Tuesday’s event was put on by the college’s Republican club, whose members were passing out posters of Ronald Reagan and “free speech” stickers in the lobby before the event. Nicholas Consolini, the president of the UMass College Republicans, told the Gazette that they invited Spicer to UMass Amherst in part as an exercise in free speech.

“Everyone has the right to say their opinion,” he said, noting many people would want to hear from someone who was so close to the president.

Photography was prohibited at the event, and when the question-and-answer portion of the night arrived, Consolini revealed to the seemingly disappointed crowd that he would be asking Spicer pre-selected questions he claimed to have collected in the lobby.

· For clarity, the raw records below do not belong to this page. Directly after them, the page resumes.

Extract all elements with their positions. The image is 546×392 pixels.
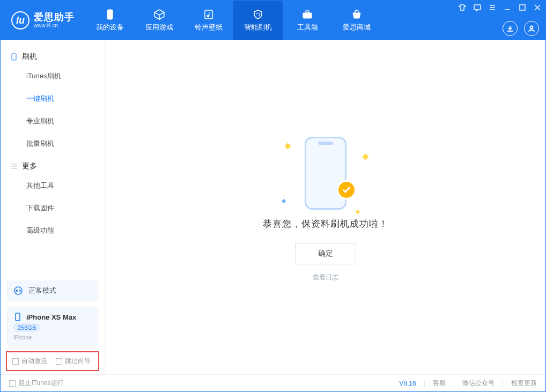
tab-toolbox[interactable]: 工具箱 [283,1,332,40]
sidebar-scroll: 刷机 iTunes刷机 一键刷机 专业刷机 批量刷机 更多 其他工具 下载固件 … [1,40,105,277]
device-card: iPhone XS Max 256GB iPhone [7,307,98,346]
success-illustration [280,133,371,213]
sidebar-item-batch-flash[interactable]: 批量刷机 [1,132,105,155]
brand-logo-icon: iu [11,11,29,29]
device-icon [104,9,116,20]
tab-label: 智能刷机 [244,23,272,32]
svg-rect-8 [12,54,16,60]
app-window: iu 爱思助手 www.i4.cn 我的设备 应用游戏 铃声壁纸 智能刷机 [0,0,546,392]
tab-smart-flash[interactable]: 智能刷机 [233,1,283,40]
skin-icon[interactable] [458,3,467,12]
separator: | [424,380,425,387]
flash-options-highlighted: 自动激活 跳过向导 [6,351,99,371]
separator: | [502,380,504,387]
checkbox-label: 自动激活 [21,357,47,366]
svg-point-2 [207,15,209,17]
mode-label: 正常模式 [28,286,56,295]
sparkle-icon [284,143,291,150]
tab-apps-games[interactable]: 应用游戏 [135,1,184,40]
svg-rect-4 [306,11,309,13]
checkbox-label: 阻止iTunes运行 [19,379,64,388]
tab-label: 爱思商城 [343,23,371,32]
svg-rect-5 [474,5,481,10]
sidebar-item-download-firmware[interactable]: 下载固件 [1,197,105,219]
support-link[interactable]: 客服 [433,379,446,388]
nav-tabs: 我的设备 应用游戏 铃声壁纸 智能刷机 工具箱 爱思商城 [85,1,381,40]
sparkle-icon [281,198,285,203]
success-message: 恭喜您，保资料刷机成功啦！ [263,218,388,230]
wechat-link[interactable]: 微信公众号 [462,379,495,388]
storage-badge: 256GB [13,323,40,332]
sidebar-item-oneclick-flash[interactable]: 一键刷机 [1,87,105,110]
titlebar: iu 爱思助手 www.i4.cn 我的设备 应用游戏 铃声壁纸 智能刷机 [1,1,545,40]
phone-icon [10,53,18,61]
group-label: 刷机 [22,52,37,62]
tab-label: 铃声壁纸 [195,23,223,32]
account-button[interactable] [524,21,539,36]
footer: 阻止iTunes运行 V8.16 | 客服 | 微信公众号 | 检查更新 [1,374,545,391]
tab-label: 我的设备 [96,23,124,32]
tab-store[interactable]: 爱思商城 [332,1,381,40]
svg-point-7 [530,26,533,29]
phone-illustration [305,137,346,210]
svg-rect-6 [520,5,525,10]
device-name-row: iPhone XS Max [13,313,92,321]
sidebar-group-flash: 刷机 [1,46,105,65]
sidebar-group-more: 更多 [1,155,105,174]
checkbox-label: 跳过向导 [65,357,91,366]
window-controls [458,3,542,12]
close-icon[interactable] [533,3,542,12]
tab-label: 应用游戏 [145,23,173,32]
brand: iu 爱思助手 www.i4.cn [1,1,85,40]
check-update-link[interactable]: 检查更新 [511,379,537,388]
device-phone-icon [13,313,22,321]
checkbox-block-itunes[interactable]: 阻止iTunes运行 [9,379,64,388]
sidebar: 刷机 iTunes刷机 一键刷机 专业刷机 批量刷机 更多 其他工具 下载固件 … [1,40,105,374]
tab-label: 工具箱 [297,23,318,32]
view-log-link[interactable]: 查看日志 [313,273,338,282]
store-icon [351,9,363,20]
confirm-button[interactable]: 确定 [295,243,356,264]
device-type: iPhone [13,334,92,341]
device-name: iPhone XS Max [26,313,76,321]
shield-sync-icon [252,9,264,20]
sidebar-item-itunes-flash[interactable]: iTunes刷机 [1,65,105,87]
checkbox-auto-activate[interactable]: 自动激活 [12,357,47,366]
main-content: 恭喜您，保资料刷机成功啦！ 确定 查看日志 [105,40,545,374]
svg-rect-1 [205,10,212,19]
music-icon [203,9,215,20]
checkbox-skip-guide[interactable]: 跳过向导 [56,357,91,366]
brand-subtitle: www.i4.cn [34,23,75,28]
tab-ringtones-wallpapers[interactable]: 铃声壁纸 [184,1,233,40]
list-icon [10,162,18,170]
version-label: V8.16 [399,380,416,387]
separator: | [453,380,455,387]
svg-rect-3 [303,13,312,18]
group-label: 更多 [22,161,37,171]
menu-icon[interactable] [488,3,497,12]
sidebar-item-advanced[interactable]: 高级功能 [1,219,105,242]
svg-rect-12 [16,313,20,321]
minimize-icon[interactable] [503,3,512,12]
mode-status-card: 正常模式 [7,280,98,301]
feedback-icon[interactable] [473,3,482,12]
download-button[interactable] [503,21,518,36]
sparkle-icon [355,209,359,213]
svg-point-10 [16,290,18,292]
maximize-icon[interactable] [518,3,527,12]
checkbox-icon [12,358,19,365]
checkbox-icon [56,358,62,365]
mode-icon [13,286,23,295]
brand-text: 爱思助手 www.i4.cn [34,12,75,29]
sparkle-icon [362,153,369,160]
brand-title: 爱思助手 [34,12,75,23]
toolbox-icon [301,9,313,20]
body: 刷机 iTunes刷机 一键刷机 专业刷机 批量刷机 更多 其他工具 下载固件 … [1,40,545,374]
svg-point-11 [19,290,21,292]
user-controls [503,21,539,36]
sidebar-item-other-tools[interactable]: 其他工具 [1,174,105,197]
svg-rect-0 [107,10,113,19]
success-check-icon [337,180,356,199]
sidebar-item-pro-flash[interactable]: 专业刷机 [1,110,105,132]
tab-my-device[interactable]: 我的设备 [85,1,135,40]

Sitting front and center for Spicer’s speech was 58-year-old Peter McNair, an Agawam resident and Trump supporter. He said he hoped for some candor from Spicer about his time in the White House.

“I’d like to hear his point with the strengths of Trump, and his weaknesses,” McNair said.

Spicer didn’t really get into any of that. He spent his whole speech on autobiographical details, discussing his childhood in Rhode Island and the early political campaigns he worked on. Campaign strategy was a large focus of the talk, from his earliest work on congressional races to Trump’s presidential campaign of 2016.

Spicer recounted how, going into the 2014 midterm elections, the Republican Party poured $175 million into massive data troves on voters, adding to that data with on-the-ground door knocking. That data, Spicer said, could tell the party granular details about voters — whether someone owned a gun, what car they drove, who their “influencers” were.

“It’s not just one candidate who benefits, it’s every candidate up and down the ballot,” Spicer said of that strategy. Those elections saw sweeping victories for Republicans across the country, resulting in the largest Republican majority in the House since 1928.

On Trump’s campaign, Spicer said that when it became clear Trump would win the Republican nomination for president, the Republican National Committee held a meeting with Trump’s team. Trump’s campaign told RNC officials they didn’t have any fundraising operation or research team.

“We barely have any political folks, we don’t really have a communications operation,” Spicer recalled Trump’s team saying. “What do you guys have?”

The RNC had all of those things, Spicer said, and a data-heavy strategy resulted in victory.

Spicer was known during his time in the White House for controversial moments — including several offensive gaffes about the Holocaust — and false public statements. During Tuesday’s speech, he only briefly mentioned one of them — the infamous moment when Spicer repeated Trump’s false claim that the crowd at his inauguration ceremony was the largest in history. Trump aide Kellyanne Conway later famously called Spicer’s claims that day “alternative facts.”

“It was our first day,” Spicer said, acknowledging he would do things differently if he could redo it. “We were trying to counter a narrative and I don’t think we did it well.”

Spicer drew some laughs from the audience, who largely sat quietly. But he certainly wasn’t without his critics. There was one person quietly and periodically heckling him — though not interrupting — throughout the speech.

When Spicer began the question-and-answer portion of his appearance, a group near the front began singing the union anthem “Solidarity Forever,” drowning out Spicer’s voice and most of the questions from Consolini. Several others shouted denouncements — that Trump is a white nationalist, that Spicer is a liar. But most of the crowd cheered Spicer when he addressed the hecklers directly.

Ahead of the speech, the graduate student union, GEO, held a small rally in front of the Student Union building in opposition to Spicer’s appearance on campus. One of the union’s co-chairs, Prachi Goyal, said it felt painful that Spicer was invited to campus after several racists incidents have occurred on campus this semester.

“The message they spread and what they stand for is evil and extremely bigoted,” Goyal said of the Trump administration.